Saved data entries:
^^^^

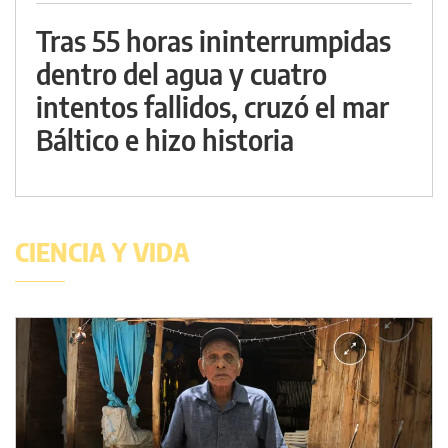
Tras 55 horas ininterrumpidas
dentro del agua y cuatro
intentos fallidos, cruzó el mar
Báltico e hizo historia
CIENCIA Y VIDA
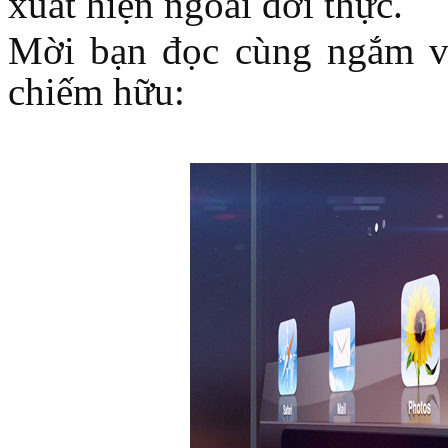
xuất hiện ngoài đời thực.
Mời bạn đọc cùng ngắm v
chiếm hữu:
Túi đựng iP
Bao da Samsung Galaxy
Bao da Samsung Ga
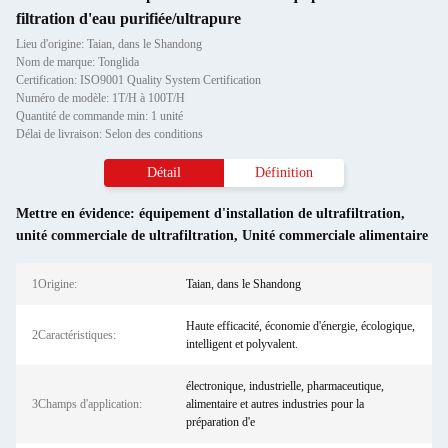
filtration d'eau purifiée/ultrapure
Lieu d'origine: Taian, dans le Shandong
Nom de marque: Tonglida
Certification: ISO9001 Quality System Certification
Numéro de modèle: 1T/H à 100T/H
Quantité de commande min: 1 unité
Délai de livraison: Selon des conditions
Détail
Définition
Mettre en évidence:
équipement d'installation de ultrafiltration
,
unité commerciale de ultrafiltration
,
Unité commerciale alimentaire
1Origine:
Taian, dans le Shandong
Haute efficacité, économie d'énergie, écologique,
2Caractéristiques:
intelligent et polyvalent.
électronique, industrielle, pharmaceutique,
3Champs d'application:
alimentaire et autres industries pour la
préparation d'e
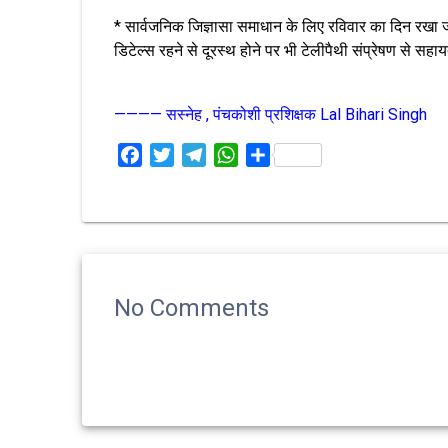
* सार्वजनिक जिज्ञासा समाधान के लिए रविवार का दिन रखा जा
डिटेल्स रहने से दूरस्थ होने पर भी टेलीपैथी संप्रेषण से स
———— सस्नेह , पंचकोशी प्रशिक्षक
Lal Bihari Singh
F
T
T
W
S
a
w
e
h
h
c
i
l
a
a
e
t
e
t
r
b
t
g
s
e
o
e
r
A
o
r
a
p
No Comments
k
m
p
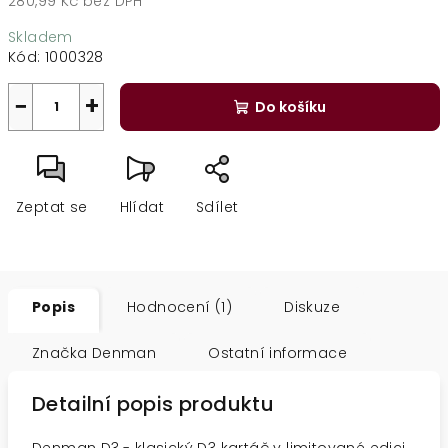
280,99 Kč bez DPH
Měrná
Skladem
cena:
Kód:
1000328
−
+
Do košíku
Zeptat se
Hlídat
Sdílet
Popis
Hodnocení (1)
Diskuze
Značka
Denman
Ostatní informace
Detailní popis produktu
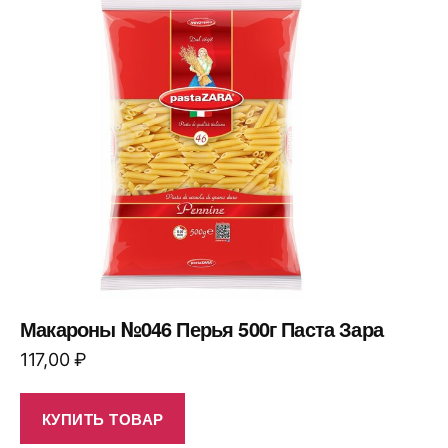
Макароны №046 Перья 500г Паста Зара
117,00
₽
КУПИТЬ ТОВАР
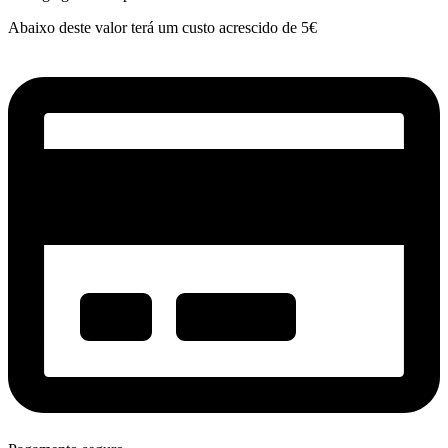
Abaixo deste valor terá um custo acrescido de 5€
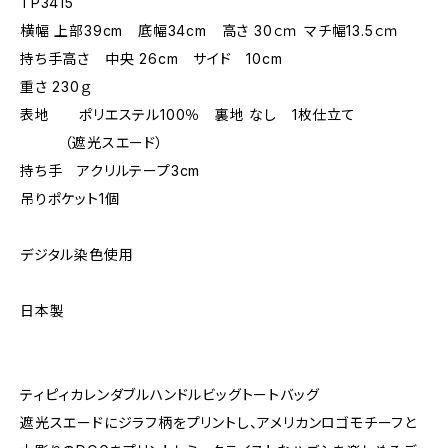
TP3415
横幅 上部39cm 底幅34cm 高さ 30ｃｍ マチ幅13.5ｃｍ
持ち手高さ 中央 26cm サイド 10cm
重さ 230ｇ
表地 ポリエステル100％ 裏地 なし 1枚仕立て
（遮光スエード）
持ち手 アクリルテープ3cm
吊りポケット1個
デジタル染色使用
日本製
ティピィカレンダブルハンドルビッグトートバッグ
遮光スエードにジラフ柄をプリントし、アメリカンロゴモチーフと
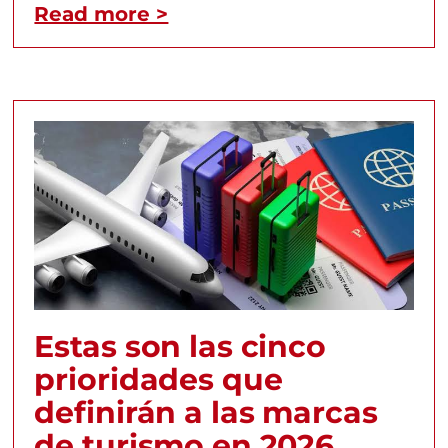
Read more >
Estas son las cinco
prioridades que
definirán a las marcas
de turismo en 2026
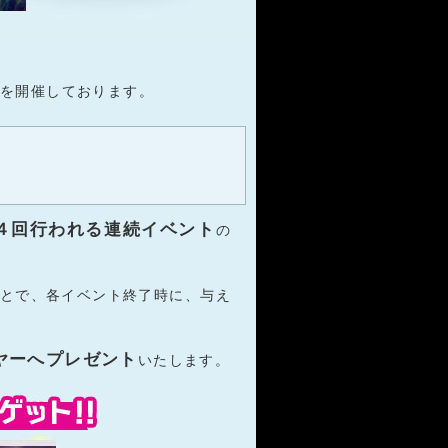
を開催しております。
４回行われる連続イベント
の
とで、各イベント終了時に、与え
ヤーへプレゼント
いたします。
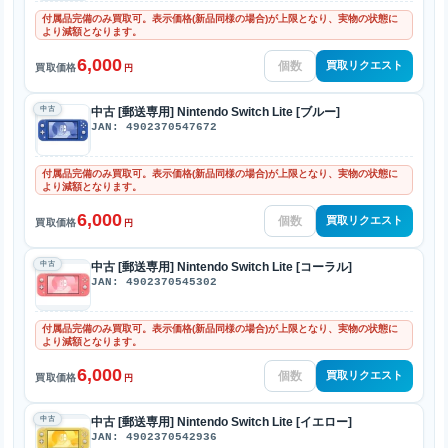
付属品完備のみ買取可。表示価格(新品同様の場合)が上限となり、実物の状態に
より減額となります。
6,000
買取リクエスト
買取価格
円
中古
中古 [郵送専用] Nintendo Switch Lite [ブルー]
JAN: 4902370547672
付属品完備のみ買取可。表示価格(新品同様の場合)が上限となり、実物の状態に
より減額となります。
6,000
買取リクエスト
買取価格
円
中古
中古 [郵送専用] Nintendo Switch Lite [コーラル]
JAN: 4902370545302
付属品完備のみ買取可。表示価格(新品同様の場合)が上限となり、実物の状態に
より減額となります。
6,000
買取リクエスト
買取価格
円
中古
中古 [郵送専用] Nintendo Switch Lite [イエロー]
JAN: 4902370542936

^^^^

> **Task directions**
Although the records above contain pictures, your copy should give only their text, exactly as written.

> **Exercise output**
Tras 55 horas ininterrumpidas
dentro del agua y cuatro
intentos fallidos, cruzó el mar
Báltico e hizo historia
CIENCIA Y VIDA
xuất hiện ngoài đời thực.
Mời bạn đọc cùng ngắm v
chiếm hữu:
Túi đựng iP
Bao da Samsung Galaxy
Bao da Samsung Ga
filtration d'eau purifiée/ultrapure
Lieu d'origine: Taian, dans le Shandong
Nom de marque: Tonglida
Certification: ISO9001 Quality System Certification
Numéro de modèle: 1T/H à 100T/H
Quantité de commande min: 1 unité
Délai de livraison: Selon des conditions
Détail
Définition
Mettre en évidence:
équipement d'installation de ultrafiltration
,
unité commerciale de ultrafiltration
,
Unité commerciale alimentaire
1Origine:
Taian, dans le Shandong
Haute efficacité, économie d'énergie, écologique,
2Caractéristiques:
intelligent et polyvalent.
électronique, industrielle, pharmaceutique,
3Champs d'application:
alimentaire et autres industries pour la
préparation d'e
* सार्वजनिक जिज्ञासा समाधान के लिए रविवार का दिन रखा जा
डिटेल्स रहने से दूरस्थ होने पर भी टेलीपैथी संप्रेषण से स
———— सस्नेह , पंचकोशी प्रशिक्षक
Lal Bihari Singh
F
T
T
W
S
a
w
e
h
h
c
i
l
a
a
e
t
e
t
r
b
t
g
s
e
o
e
r
A
o
r
a
p
No Comments
k
m
p
280,99 Kč bez DPH
Měrná
Skladem
cena:
Kód:
1000328
−
+
Do košíku
Zeptat se
Hlídat
Sdílet
Popis
Hodnocení (1)
Diskuze
Značka
Denman
Ostatní informace
Detailní popis produktu
Макароны №046 Перья 500г Паста Зара
117,00
₽
КУПИТЬ ТОВАР
Abaixo deste valor terá um custo acrescido de 5€
TP3415
横幅 上部39cm 底幅34cm 高さ 30ｃｍ マチ幅13.5ｃｍ
持ち手高さ 中央 26cm サイド 10cm
重さ 230ｇ
表地 ポリエステル100％ 裏地 なし 1枚仕立て
（遮光スエード）
持ち手 アクリルテープ3cm
吊りポケット1個
デジタル染色使用
日本製
ティピィカレンダブルハンドルビッグトートバッグ
遮光スエードにジラフ柄をプリントし、アメリカンロゴモチーフと
Read more >
Estas son las cinco
prioridades que
definirán a las marcas
de turismo en 2026
を開催しております。
４回行われる連続イベント
の
とで、各イベント終了時に、与え
ヤーへプレゼント
いたします。
付属品完備のみ買取可。表示価格(新品同様の場合)が上限となり、実物の状態に
より減額となります。
6,000
買取リクエスト
買取価格
円
中古
中古 [郵送専用] Nintendo Switch Lite [ブルー]
JAN: 4902370547672
付属品完備のみ買取可。表示価格(新品同様の場合)が上限となり、実物の状態に
より減額となります。
6,000
買取リクエスト
買取価格
円
中古
中古 [郵送専用] Nintendo Switch Lite [コーラル]
JAN: 4902370545302
付属品完備のみ買取可。表示価格(新品同様の場合)が上限となり、実物の状態に
より減額となります。
6,000
買取リクエスト
買取価格
円
中古
中古 [郵送専用] Nintendo Switch Lite [イエロー]
JAN: 4902370542936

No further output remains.